Federal regulations and decades-long changes in rail transportation are combining to create a shortage of boxcars that could become a full-blown crisis in the next several years.

Mnet 170064 Boxcar 1

Federal regulations and decades-long changes in rail transportation are combining to create a shortage of boxcars that could become a full-blown crisis in the next several years.

The Wall Street Journal reports that 101,600 boxcars were taken off the rails over the past decade, while only 13,800 new cars were added. Estimates also suggested that 4,000 new cars would be needed to replace newly scrapped boxcars each year; only 692 were produced in 2014.

Several factors contributed to the decline of the boxcar. Railroad companies transitioned to customized railcars — including the tankers used to transport crude oil from fracking sites — and intermodal cars, which can be carried by ship, train or truck.

In addition, federal standards require boxcars to be retired after 50 years, while lower shipping volumes during the recession and high scrap metal prices led to additional idling.

Some industries, however, still rely on the boxcar, particularly in paper and lumber. Georgia-Pacific LLC, citing a lack of available boxcars to ship paper, idled one of its mills and slowed production at others.

Without sufficient boxcars, paper makers would likely be forced to rely on costlier trucks.

Solutions, meanwhile, appear elusive. Observers told the Journal that new boxcars are too expensive to make up for the fees paid by companies, and that raising those fees would eliminate their advantage over trucks.

Boxcar manufacturers, hampered by low demand, remain largely prevented from scaling up their production, while railroads focus their spending on other priorities.

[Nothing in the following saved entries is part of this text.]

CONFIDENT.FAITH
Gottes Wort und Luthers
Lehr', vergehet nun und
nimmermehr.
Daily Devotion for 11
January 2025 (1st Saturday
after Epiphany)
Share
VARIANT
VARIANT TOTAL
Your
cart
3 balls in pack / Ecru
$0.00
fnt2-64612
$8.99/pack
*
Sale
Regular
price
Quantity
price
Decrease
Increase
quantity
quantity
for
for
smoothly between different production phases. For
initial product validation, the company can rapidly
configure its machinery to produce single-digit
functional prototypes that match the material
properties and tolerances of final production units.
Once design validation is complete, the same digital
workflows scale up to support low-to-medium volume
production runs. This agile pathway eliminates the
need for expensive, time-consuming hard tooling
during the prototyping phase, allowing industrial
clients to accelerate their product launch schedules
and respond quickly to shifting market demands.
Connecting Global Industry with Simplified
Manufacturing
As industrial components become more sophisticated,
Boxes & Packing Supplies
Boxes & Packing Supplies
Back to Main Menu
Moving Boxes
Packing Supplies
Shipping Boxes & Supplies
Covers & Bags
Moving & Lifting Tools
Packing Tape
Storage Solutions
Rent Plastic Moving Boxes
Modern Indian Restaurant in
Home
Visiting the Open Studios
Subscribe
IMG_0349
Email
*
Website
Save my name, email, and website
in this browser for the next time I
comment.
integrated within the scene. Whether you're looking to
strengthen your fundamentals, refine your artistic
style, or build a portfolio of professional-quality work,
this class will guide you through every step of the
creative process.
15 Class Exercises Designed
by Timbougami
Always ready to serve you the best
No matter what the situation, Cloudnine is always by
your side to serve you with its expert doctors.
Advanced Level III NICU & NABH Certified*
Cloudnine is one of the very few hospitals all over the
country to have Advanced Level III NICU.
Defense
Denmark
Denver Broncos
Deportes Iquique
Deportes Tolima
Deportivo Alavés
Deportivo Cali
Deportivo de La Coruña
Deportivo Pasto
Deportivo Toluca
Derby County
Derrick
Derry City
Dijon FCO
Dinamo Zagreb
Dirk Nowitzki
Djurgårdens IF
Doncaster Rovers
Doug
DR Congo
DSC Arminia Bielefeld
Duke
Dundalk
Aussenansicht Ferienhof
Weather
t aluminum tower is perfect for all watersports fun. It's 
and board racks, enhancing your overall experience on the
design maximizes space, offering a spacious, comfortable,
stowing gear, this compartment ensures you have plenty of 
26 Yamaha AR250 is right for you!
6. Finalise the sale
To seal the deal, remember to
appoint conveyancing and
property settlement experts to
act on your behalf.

Railroads called for a longer boxcar standard and said they're working on other efficiencies to alleviate the shortage.


Others, however, argued that policymakers should raise the cap on boxcars to 65 years of service; another 75,000 cars are expected to hit the 50-year threshold over the next 15 years.

“There is a looming crisis,” David Friedson of Memphis-based Evergreen Packaging told the Journal. "The next three to five years is when we go over the cliff and boxcars just come out of service.”